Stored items

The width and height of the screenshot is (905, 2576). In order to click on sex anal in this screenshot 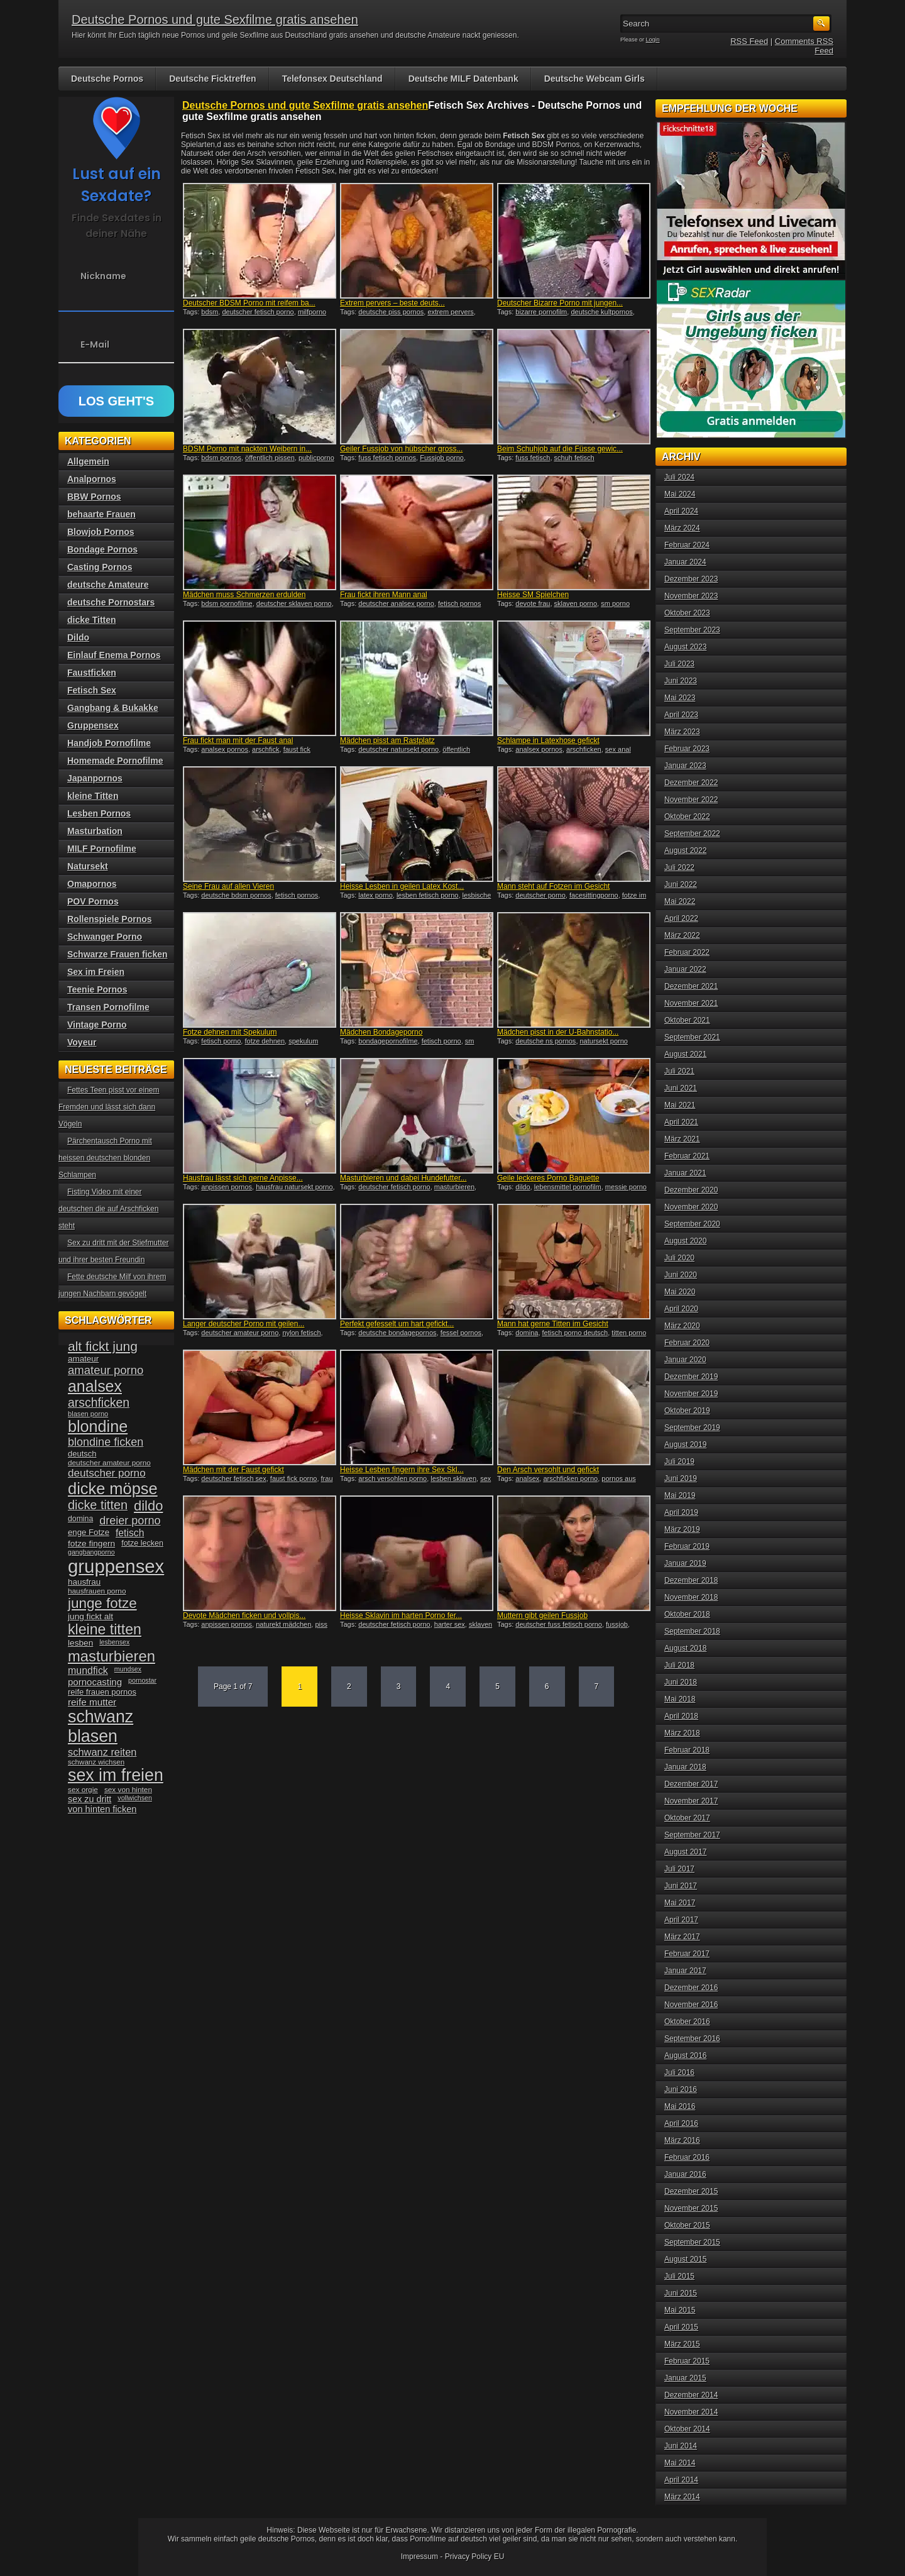, I will do `click(618, 749)`.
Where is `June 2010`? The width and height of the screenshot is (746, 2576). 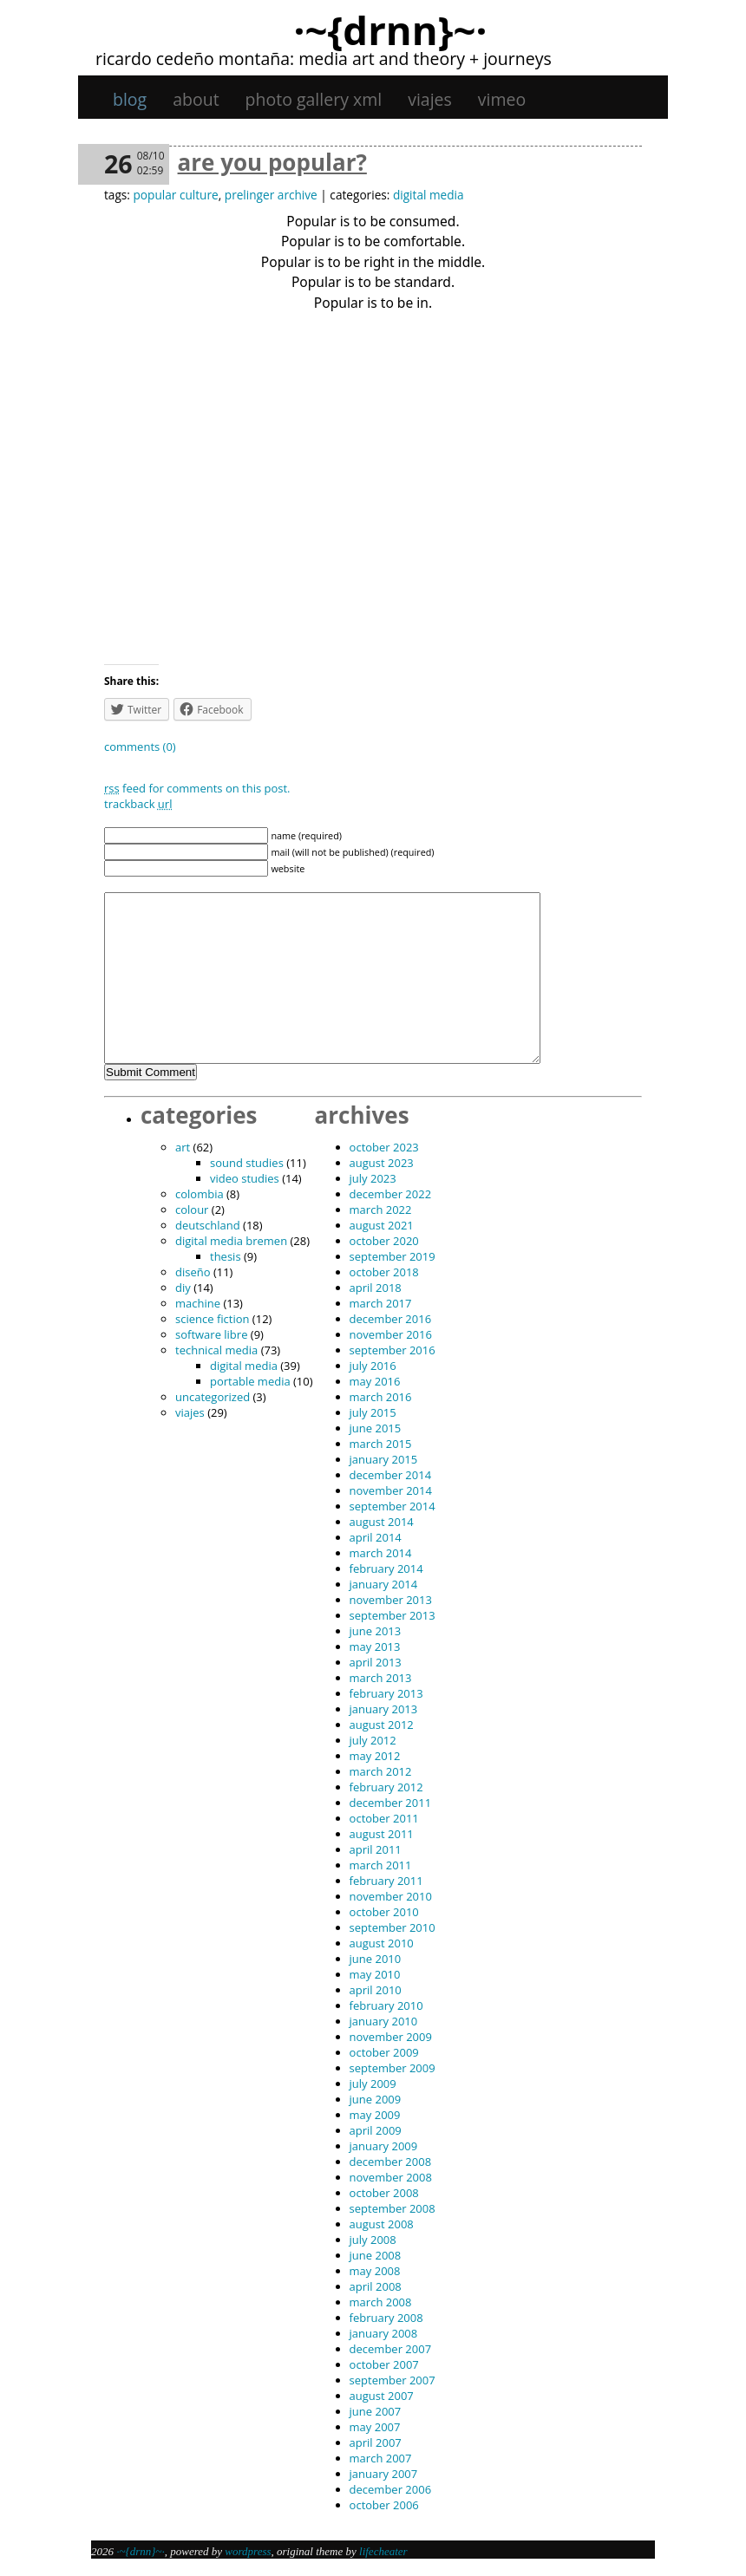
June 2010 is located at coordinates (376, 1958).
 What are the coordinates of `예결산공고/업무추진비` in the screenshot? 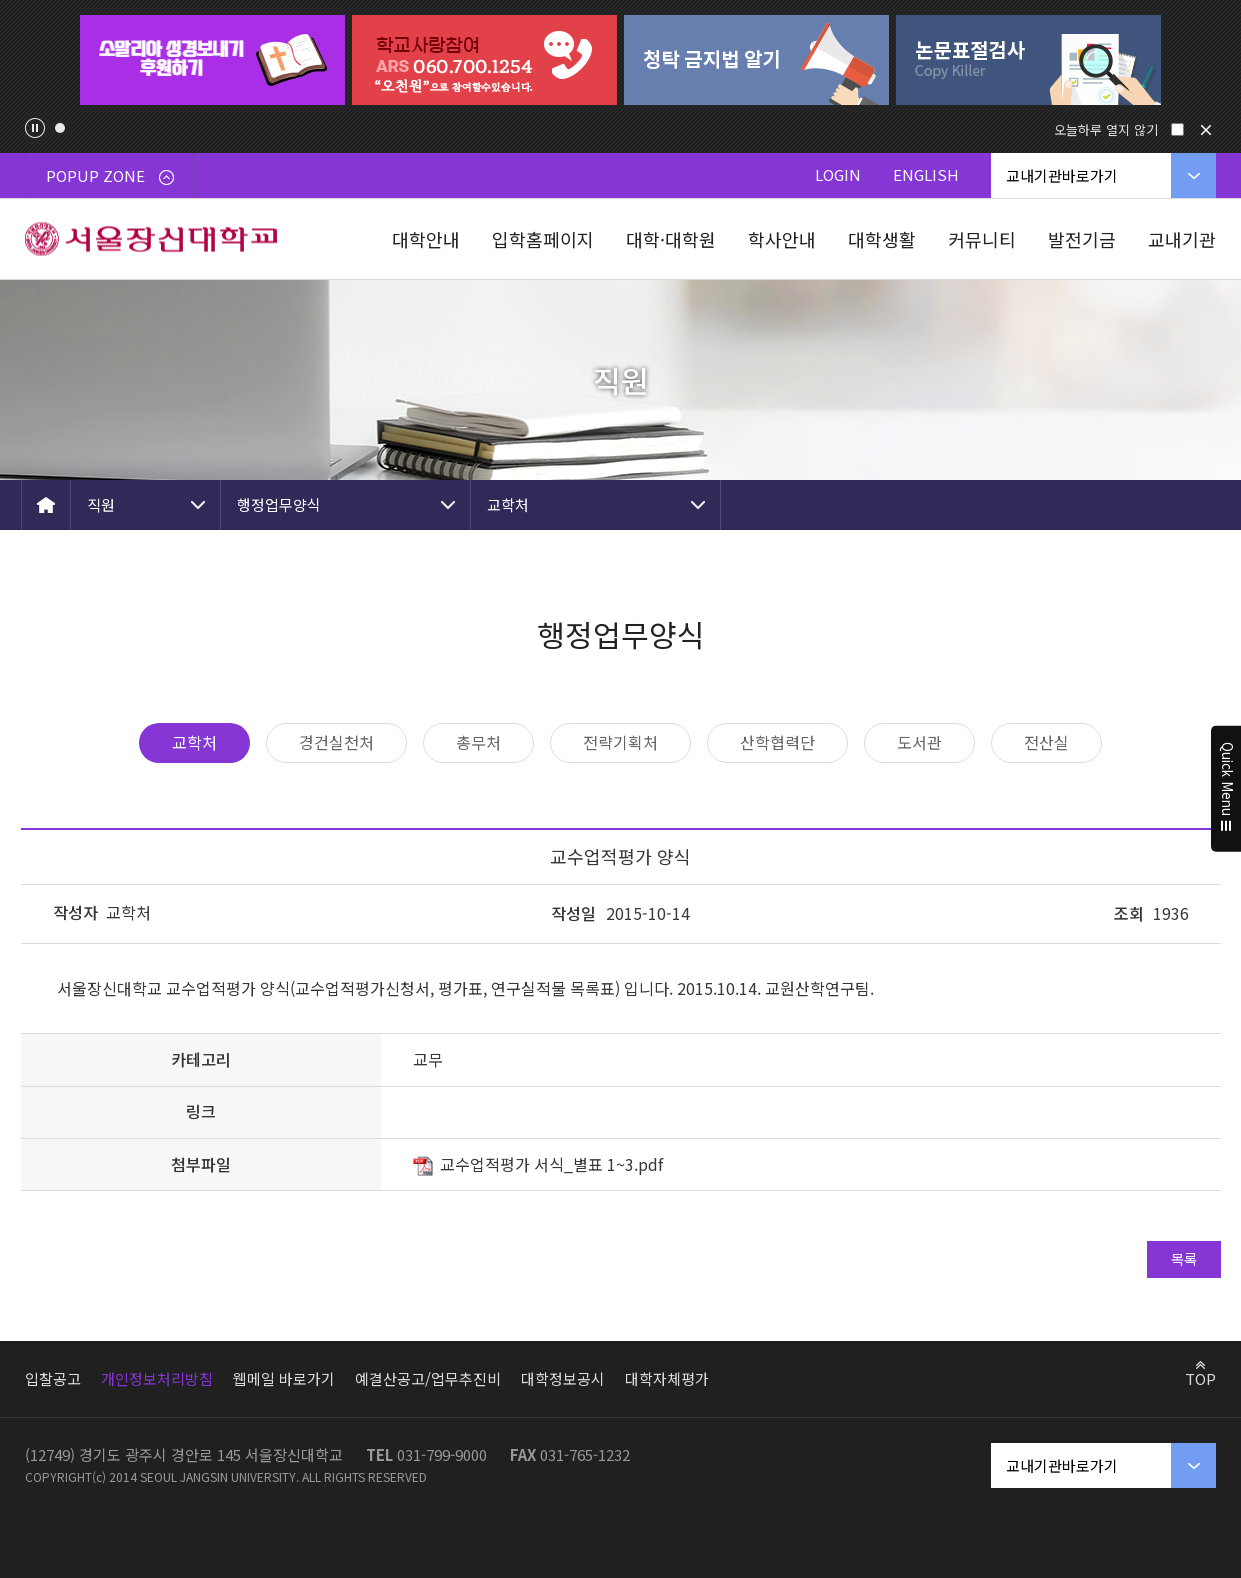 It's located at (428, 1378).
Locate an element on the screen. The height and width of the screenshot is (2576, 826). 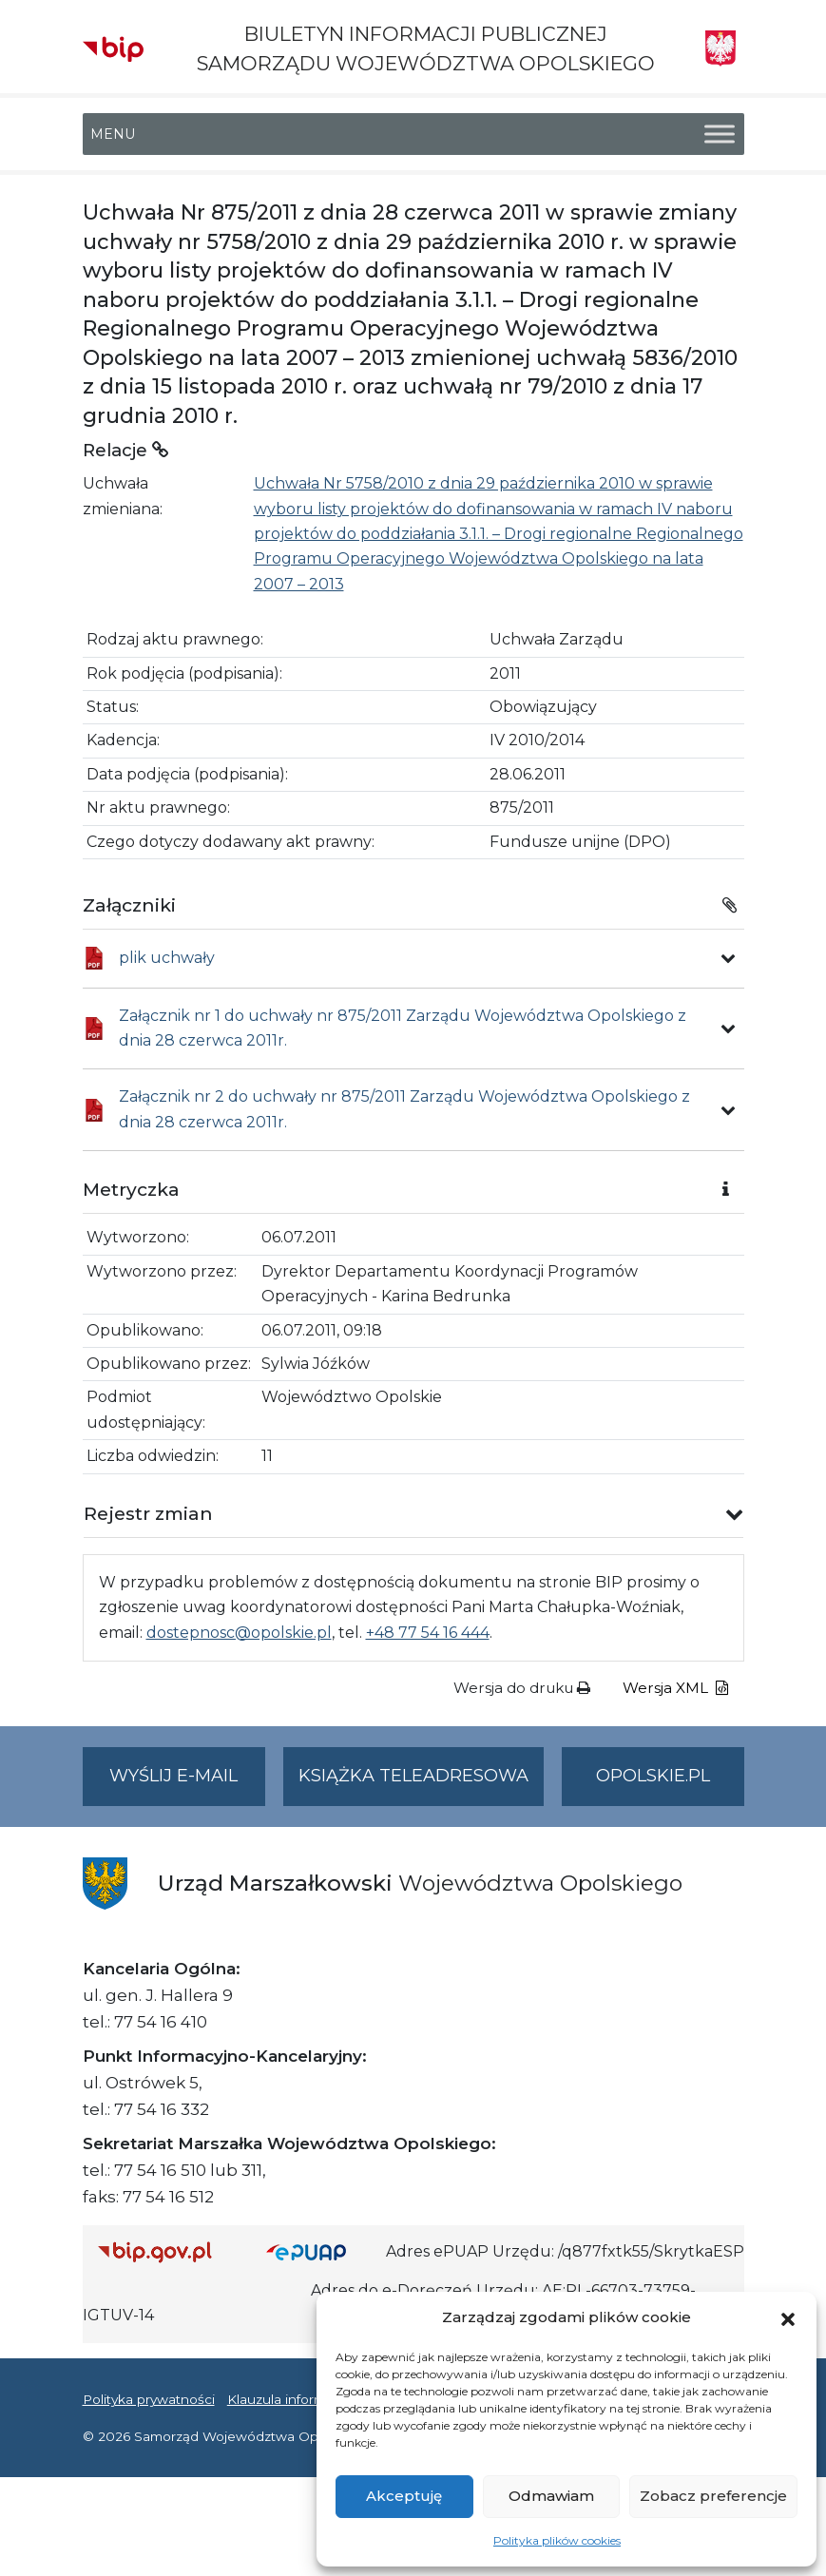
Polityka prywatności is located at coordinates (149, 2399).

What to do:
Please transcribe exactly the lines from the one that contains "Locate an element" through the closing line of the entries, with no pictures.

Exercise solution:
Locate an element on the screen. The height and width of the screenshot is (2576, 826). 
Polityka prywatności is located at coordinates (149, 2399).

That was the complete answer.